Items from a data source:
☆ ☆ ☆ ☆ ☆ ☆ ☆

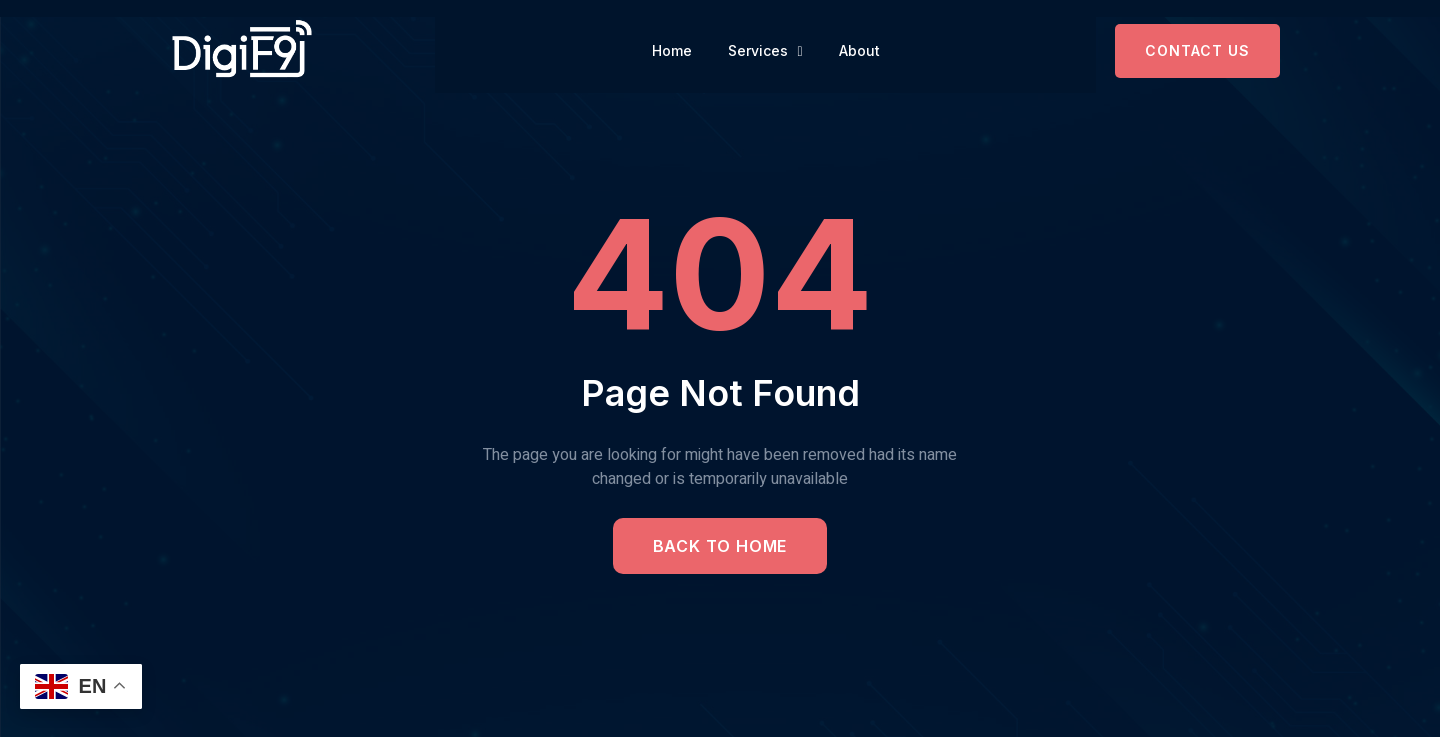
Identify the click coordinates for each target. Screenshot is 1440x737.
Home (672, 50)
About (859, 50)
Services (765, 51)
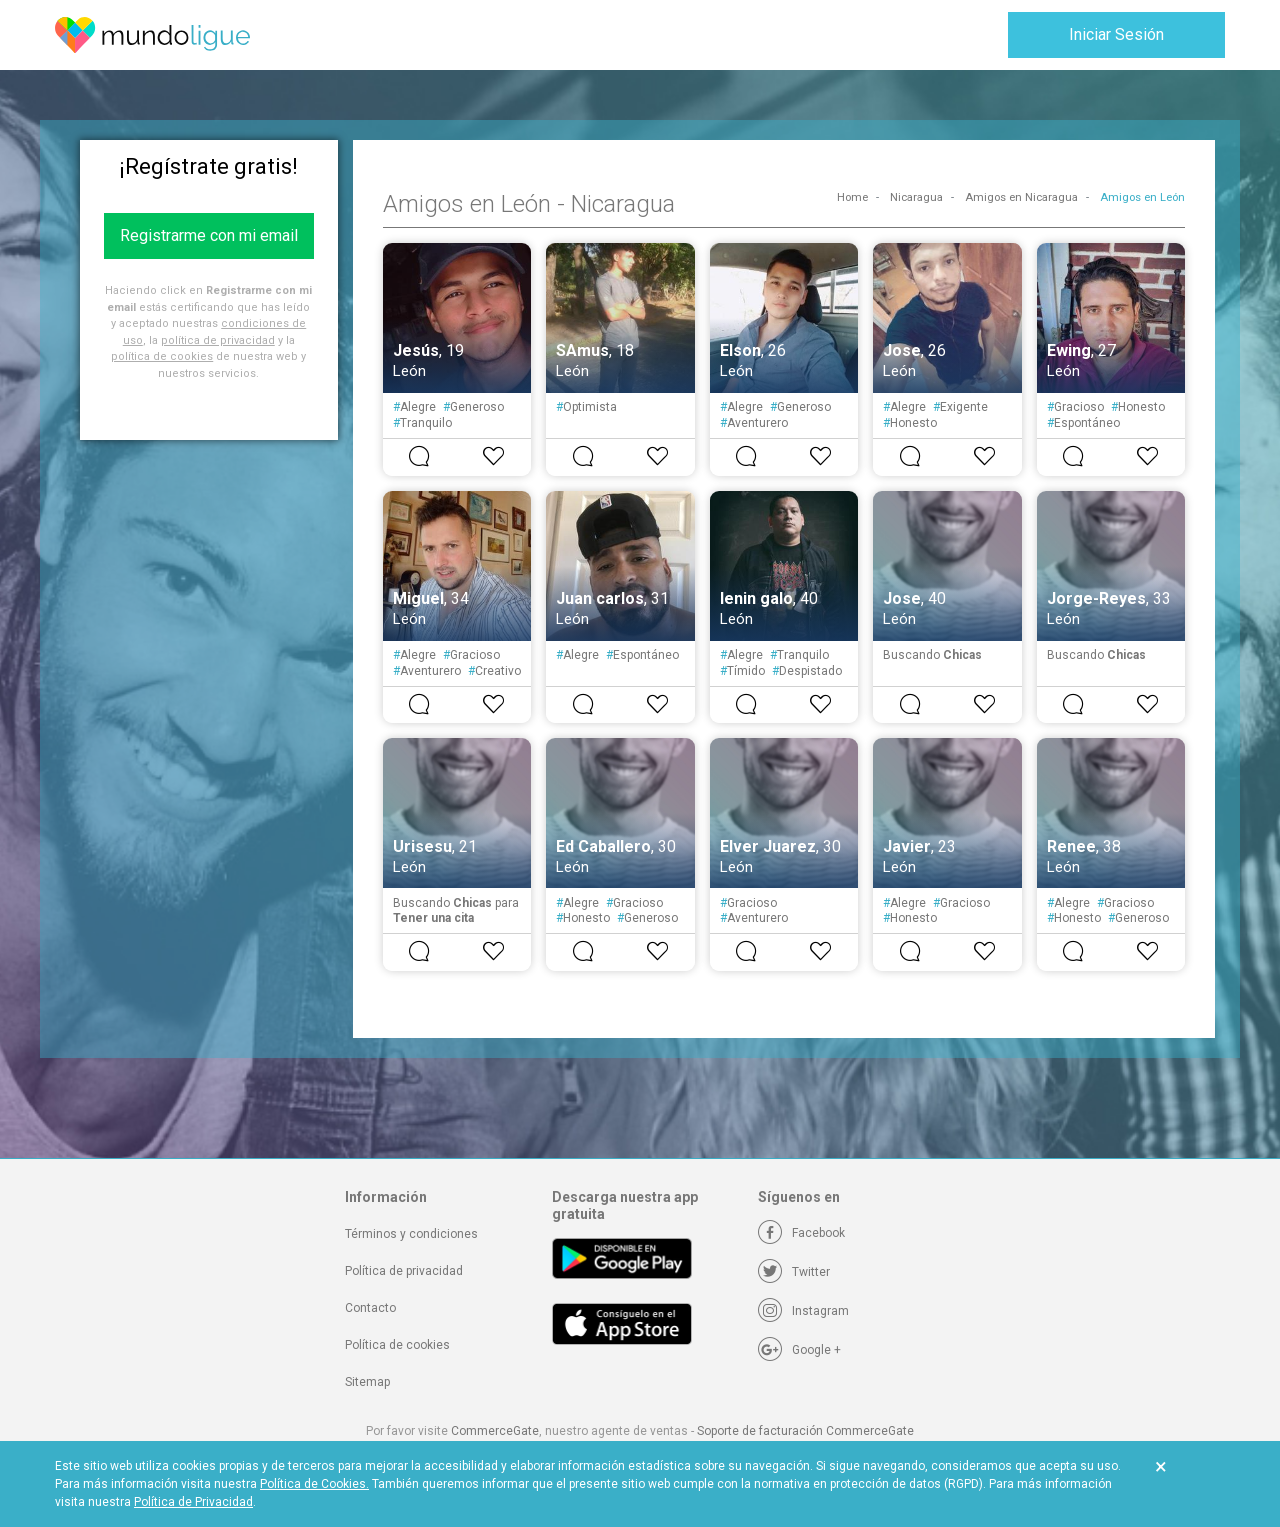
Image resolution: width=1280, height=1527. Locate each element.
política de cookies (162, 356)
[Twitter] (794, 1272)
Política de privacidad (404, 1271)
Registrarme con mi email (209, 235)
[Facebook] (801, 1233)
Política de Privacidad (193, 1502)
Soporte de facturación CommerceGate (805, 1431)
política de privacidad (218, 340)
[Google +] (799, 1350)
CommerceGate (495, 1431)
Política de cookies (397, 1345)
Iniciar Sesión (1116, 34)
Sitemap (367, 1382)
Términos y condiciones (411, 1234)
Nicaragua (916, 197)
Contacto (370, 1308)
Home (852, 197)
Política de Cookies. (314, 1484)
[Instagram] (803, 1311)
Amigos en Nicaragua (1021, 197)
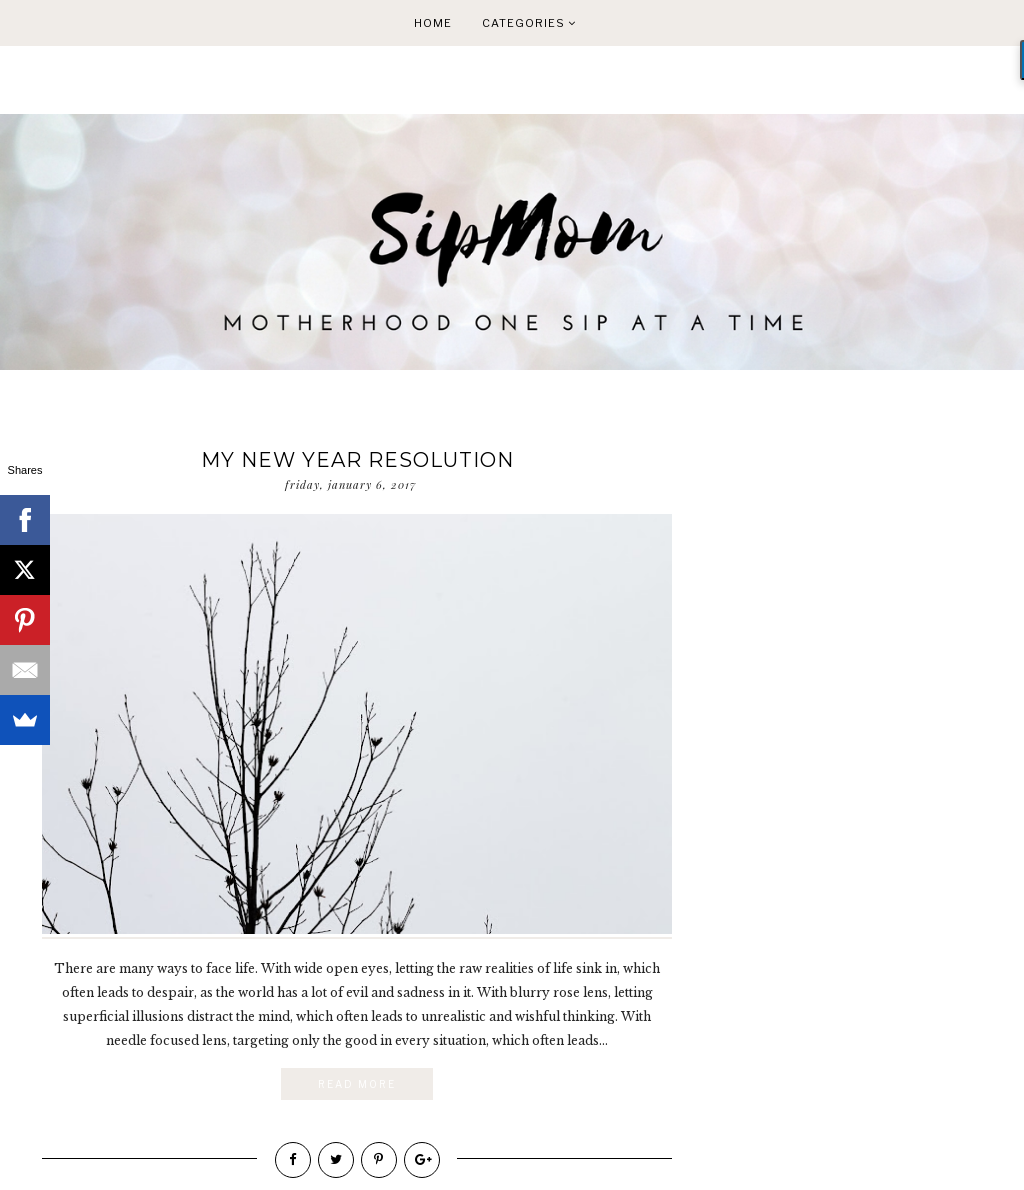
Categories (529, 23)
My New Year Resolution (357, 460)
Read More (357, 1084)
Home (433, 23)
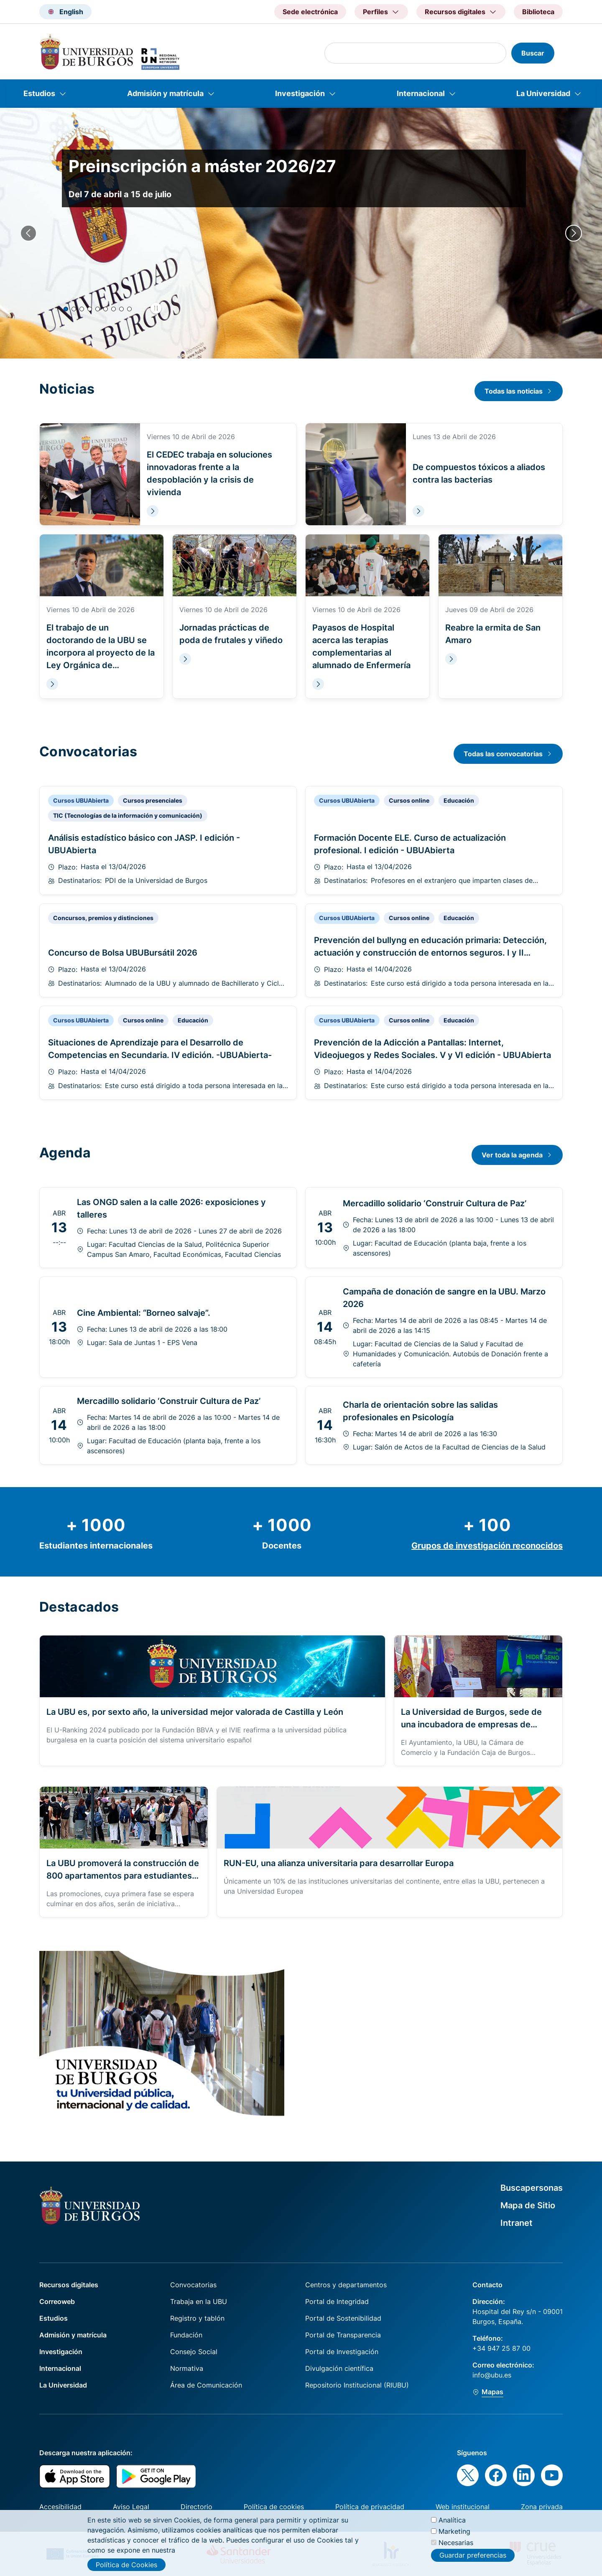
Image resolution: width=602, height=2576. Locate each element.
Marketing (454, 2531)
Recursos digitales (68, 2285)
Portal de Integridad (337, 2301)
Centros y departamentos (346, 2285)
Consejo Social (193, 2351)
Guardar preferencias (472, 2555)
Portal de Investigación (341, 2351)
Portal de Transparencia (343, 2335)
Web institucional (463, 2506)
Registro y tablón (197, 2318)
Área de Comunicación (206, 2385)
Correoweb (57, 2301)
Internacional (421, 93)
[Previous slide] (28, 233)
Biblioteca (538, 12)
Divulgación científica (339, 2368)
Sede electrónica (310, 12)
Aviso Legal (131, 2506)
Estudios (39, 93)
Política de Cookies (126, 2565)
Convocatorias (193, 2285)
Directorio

☆ ☆ ☆ ☆ ☆ ☆ ☆

Set down exactly the lines above, from the line containing "Política de cookies (397, 1345)" through the line containing "Home (433, 23)". Skip the pictures.

» Exercise response:
Política de cookies (397, 1345)
Iniciar Sesión (1116, 34)
Sitemap (367, 1382)
Términos y condiciones (411, 1234)
Nicaragua (916, 197)
Contacto (370, 1308)
Home (852, 197)
Política de Cookies. (314, 1484)
[Instagram] (803, 1311)
Amigos en Nicaragua (1021, 197)
Categories (529, 23)
My New Year Resolution (357, 460)
Read More (357, 1084)
Home (433, 23)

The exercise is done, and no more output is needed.